1.1. La exactitud de la replicación del ADN es crítica para la reproducción celular y la frecuencia de errores durante la replicación corresponde a menos de una base incorrecta por cada 10®nucleotidos incorporados.

1.2. El mayor grado de fidelidad realmente alcanzado es el resultado de las actividades de la ADN polimerasa

1.3. La ADN polimerasa no solo cataliza la incorporación de cualquier nucleótido unido por un puente de hidrogeno a una hebra molde

1.4. En su lugar discrimina activamente en contra de la incorporación de una base desapareada.

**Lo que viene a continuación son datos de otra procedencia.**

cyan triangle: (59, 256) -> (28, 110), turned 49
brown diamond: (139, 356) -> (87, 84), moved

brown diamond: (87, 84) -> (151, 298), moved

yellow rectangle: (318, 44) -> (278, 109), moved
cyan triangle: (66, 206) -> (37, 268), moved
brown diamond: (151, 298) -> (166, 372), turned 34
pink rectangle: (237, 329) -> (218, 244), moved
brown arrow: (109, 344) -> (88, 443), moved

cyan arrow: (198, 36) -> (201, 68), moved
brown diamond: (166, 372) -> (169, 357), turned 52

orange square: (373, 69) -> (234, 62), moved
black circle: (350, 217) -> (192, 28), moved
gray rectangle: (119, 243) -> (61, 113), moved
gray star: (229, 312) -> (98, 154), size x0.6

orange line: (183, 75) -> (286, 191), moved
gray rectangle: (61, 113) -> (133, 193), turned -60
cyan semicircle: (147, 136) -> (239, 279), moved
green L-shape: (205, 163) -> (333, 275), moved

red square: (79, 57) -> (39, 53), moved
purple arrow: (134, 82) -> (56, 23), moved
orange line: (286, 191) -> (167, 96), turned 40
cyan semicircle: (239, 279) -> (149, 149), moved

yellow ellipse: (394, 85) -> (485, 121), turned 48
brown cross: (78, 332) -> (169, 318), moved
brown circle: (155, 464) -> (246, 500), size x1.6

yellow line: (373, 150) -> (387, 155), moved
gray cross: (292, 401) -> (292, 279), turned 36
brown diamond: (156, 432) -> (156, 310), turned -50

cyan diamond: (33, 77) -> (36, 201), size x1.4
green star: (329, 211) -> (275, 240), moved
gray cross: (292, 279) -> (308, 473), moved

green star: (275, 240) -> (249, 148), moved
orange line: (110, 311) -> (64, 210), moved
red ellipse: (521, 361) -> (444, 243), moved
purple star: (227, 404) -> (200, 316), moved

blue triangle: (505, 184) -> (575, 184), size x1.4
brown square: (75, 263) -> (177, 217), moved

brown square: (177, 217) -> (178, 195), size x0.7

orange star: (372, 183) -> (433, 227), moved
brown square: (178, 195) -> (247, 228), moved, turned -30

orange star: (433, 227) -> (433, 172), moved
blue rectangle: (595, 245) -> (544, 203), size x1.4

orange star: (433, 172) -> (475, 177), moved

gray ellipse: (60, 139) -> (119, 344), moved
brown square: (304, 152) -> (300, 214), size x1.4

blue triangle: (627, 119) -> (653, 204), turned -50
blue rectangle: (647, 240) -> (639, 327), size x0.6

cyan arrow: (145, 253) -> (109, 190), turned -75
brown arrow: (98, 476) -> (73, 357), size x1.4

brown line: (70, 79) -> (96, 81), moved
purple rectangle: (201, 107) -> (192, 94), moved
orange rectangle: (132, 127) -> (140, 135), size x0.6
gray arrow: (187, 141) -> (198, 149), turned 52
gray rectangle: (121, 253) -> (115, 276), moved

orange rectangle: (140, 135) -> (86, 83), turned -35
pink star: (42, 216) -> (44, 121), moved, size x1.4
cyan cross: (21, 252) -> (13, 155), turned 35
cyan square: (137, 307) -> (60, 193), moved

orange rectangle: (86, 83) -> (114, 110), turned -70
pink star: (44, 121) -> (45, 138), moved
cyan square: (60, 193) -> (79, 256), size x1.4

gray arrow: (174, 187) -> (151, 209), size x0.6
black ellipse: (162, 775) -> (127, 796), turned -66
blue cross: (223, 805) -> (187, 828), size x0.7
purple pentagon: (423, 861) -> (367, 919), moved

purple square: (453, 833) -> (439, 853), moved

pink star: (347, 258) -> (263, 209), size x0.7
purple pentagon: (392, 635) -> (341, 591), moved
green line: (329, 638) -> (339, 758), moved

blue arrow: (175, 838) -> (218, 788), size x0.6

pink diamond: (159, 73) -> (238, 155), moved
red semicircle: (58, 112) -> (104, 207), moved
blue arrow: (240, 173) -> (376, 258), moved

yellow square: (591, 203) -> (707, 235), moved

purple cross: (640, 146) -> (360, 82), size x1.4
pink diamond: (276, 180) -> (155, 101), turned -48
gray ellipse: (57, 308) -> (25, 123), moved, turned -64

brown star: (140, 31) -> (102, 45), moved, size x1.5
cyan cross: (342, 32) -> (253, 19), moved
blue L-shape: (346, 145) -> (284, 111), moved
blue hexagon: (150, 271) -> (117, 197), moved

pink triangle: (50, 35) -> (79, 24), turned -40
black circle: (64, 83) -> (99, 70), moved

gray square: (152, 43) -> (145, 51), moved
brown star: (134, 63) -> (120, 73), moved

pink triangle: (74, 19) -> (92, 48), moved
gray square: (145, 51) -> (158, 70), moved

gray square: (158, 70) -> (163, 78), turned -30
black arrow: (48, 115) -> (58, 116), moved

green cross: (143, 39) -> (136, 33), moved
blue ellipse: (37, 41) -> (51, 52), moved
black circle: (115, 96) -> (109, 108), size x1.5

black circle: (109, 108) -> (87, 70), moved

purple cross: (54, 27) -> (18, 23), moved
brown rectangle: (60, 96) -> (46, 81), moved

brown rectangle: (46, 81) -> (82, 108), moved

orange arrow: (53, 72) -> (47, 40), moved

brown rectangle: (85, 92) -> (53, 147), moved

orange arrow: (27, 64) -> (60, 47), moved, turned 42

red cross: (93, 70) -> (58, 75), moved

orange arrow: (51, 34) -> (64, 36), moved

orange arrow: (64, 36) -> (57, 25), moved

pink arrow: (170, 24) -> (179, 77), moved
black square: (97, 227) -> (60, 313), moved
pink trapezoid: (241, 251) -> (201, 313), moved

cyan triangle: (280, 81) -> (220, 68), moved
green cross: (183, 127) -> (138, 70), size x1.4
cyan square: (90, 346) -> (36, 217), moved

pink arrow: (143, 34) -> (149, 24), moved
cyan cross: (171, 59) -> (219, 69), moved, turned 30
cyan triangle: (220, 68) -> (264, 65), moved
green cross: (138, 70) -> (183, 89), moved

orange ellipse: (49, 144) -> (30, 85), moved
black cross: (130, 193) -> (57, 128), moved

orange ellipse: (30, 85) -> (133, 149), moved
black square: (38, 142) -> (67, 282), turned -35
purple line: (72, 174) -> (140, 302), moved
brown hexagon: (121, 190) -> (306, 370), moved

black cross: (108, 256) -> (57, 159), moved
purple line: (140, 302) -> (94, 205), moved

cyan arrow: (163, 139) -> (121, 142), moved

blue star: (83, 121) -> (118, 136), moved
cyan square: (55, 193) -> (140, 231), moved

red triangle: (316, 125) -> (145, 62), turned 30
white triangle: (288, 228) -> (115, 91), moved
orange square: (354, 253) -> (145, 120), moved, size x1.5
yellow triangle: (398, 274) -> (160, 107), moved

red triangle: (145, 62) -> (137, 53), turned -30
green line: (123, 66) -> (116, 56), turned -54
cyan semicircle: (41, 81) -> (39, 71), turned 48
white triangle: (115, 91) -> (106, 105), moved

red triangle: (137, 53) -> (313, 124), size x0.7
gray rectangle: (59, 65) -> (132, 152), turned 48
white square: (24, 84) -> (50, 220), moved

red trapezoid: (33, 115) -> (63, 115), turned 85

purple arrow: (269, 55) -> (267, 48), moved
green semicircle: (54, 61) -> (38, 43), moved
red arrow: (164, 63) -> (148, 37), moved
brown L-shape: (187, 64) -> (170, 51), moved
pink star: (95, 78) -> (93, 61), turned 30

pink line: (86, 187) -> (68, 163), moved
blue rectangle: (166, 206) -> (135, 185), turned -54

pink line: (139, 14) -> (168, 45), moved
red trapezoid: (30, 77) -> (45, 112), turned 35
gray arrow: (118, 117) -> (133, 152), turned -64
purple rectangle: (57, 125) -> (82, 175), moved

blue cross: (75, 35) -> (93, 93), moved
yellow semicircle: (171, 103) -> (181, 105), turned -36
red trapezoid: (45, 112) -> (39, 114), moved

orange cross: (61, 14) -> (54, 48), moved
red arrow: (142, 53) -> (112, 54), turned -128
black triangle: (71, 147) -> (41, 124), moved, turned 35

1.5. El otro mecanismo responsable de la exactitud de la replicación del ADN es la actividad de doble lectura de la ADN polimerasa, es efectiva porque la ADN polimerasa necesita un cebador y no es capaz de iniciar la síntesis de novo,

1.5.1. cuando una base incorrecta es incorporada, se elimina por la exonuleasa 3`a 5`, por lo que aumenta la exactitud de la replicación de cien a mil veces más.

1.6. La importancia de la doble lectura podría explicar que la ADN polimerasas necesitan cebadores y que catalizan el crecimiento de las hebras de ADN solamente en sentido 5`a 3`, la energía necesaria se deriva en la hidrolisis del grupo 5`- trifosfato de un dNTP libre y es añadido al grupo 3`-hidroxilo de la cadena creciente.

2. ORÍGENES E INICIACIÓN DE LA REPLICACIÓN

2.1. La replicación del ADN procariota y eucariota comienza en una única secuencia llamada origen de replicación, el primer origen descrito fue el de E. coli, mostraba que la replicación siempre empezaba en un único sitio del cromosoma bacteriano.

2.2. El paso clave es la unión de una proteína iniciadora a secuencias especificas del ADN dentro del origen. La proteína iniciadora comienza desenrollando el origen del ADN.

2.3. La helicasa junto con proteínas de unión al ADN monocatenario continúan desenrollando y presentando al ADN molde, y la primasa inicia la síntesis de las hebras conductoras.

2.4. El origen de la replicación en los virus de animales. La replicación comienza por una proteína codificada por el virus (llamada antígeno T) que se une al origen y que actúa como helicasa. Se requiere una proteína de unión al ADN monocatenario para estabilizar a la hebra molde desenrollada, y un complejo ADN polimerasa α- primasa comienza entonces la síntesis de ADN.

2.5. Los orígenes de replicación de las células de mamíferos se encuentran separados por intervalos de 50 y 300 kb aproximadamente; por lo que el genoma humano tiene alrededor de 30.000 orígenes de replicación. Los genomas de eucariotas simples también tienen múltiples orígenes; por ejemplo, la replicación en levaduras se inicia en orígenes separados por un 40 kb.

2.6. Los elementos funcionales ARS se expanden alrededor de 100 pares de bases, incluyendo una secuencia central de 11 pares de bases común a muchos ARS diferentes. ARS es el sitio de unión para un complejo del origen de replicación, o ORC. El complejo ORC parece reclutar a otras proteínas lo que conduce a iniciar la replicación.

2.7. Estudios subsiguientes han demostrado que el papel de las proteínas ORC como iniciadores de la replicación esta conservado en todos los eucariotas, desde las levaduras hasta los mamíferos.

2.7.1. los orígenes de la replicación de otros eucariotas están mucho peor definidos

2.7.2. En la levadura de fisión S. pombe, las secuencias de origen se encuentran dispersas sobre aproximadamente 0.5 y 1 kb de ADN.

2.7.3. Los orígenes de S. pombe carecen del sitio de unión claramente definido para ORC.

2.7.4. En Drosophila y en células de mamífero, sin embargo, las proteínas ORC no parecen reconocer secuencias específicas de ADN.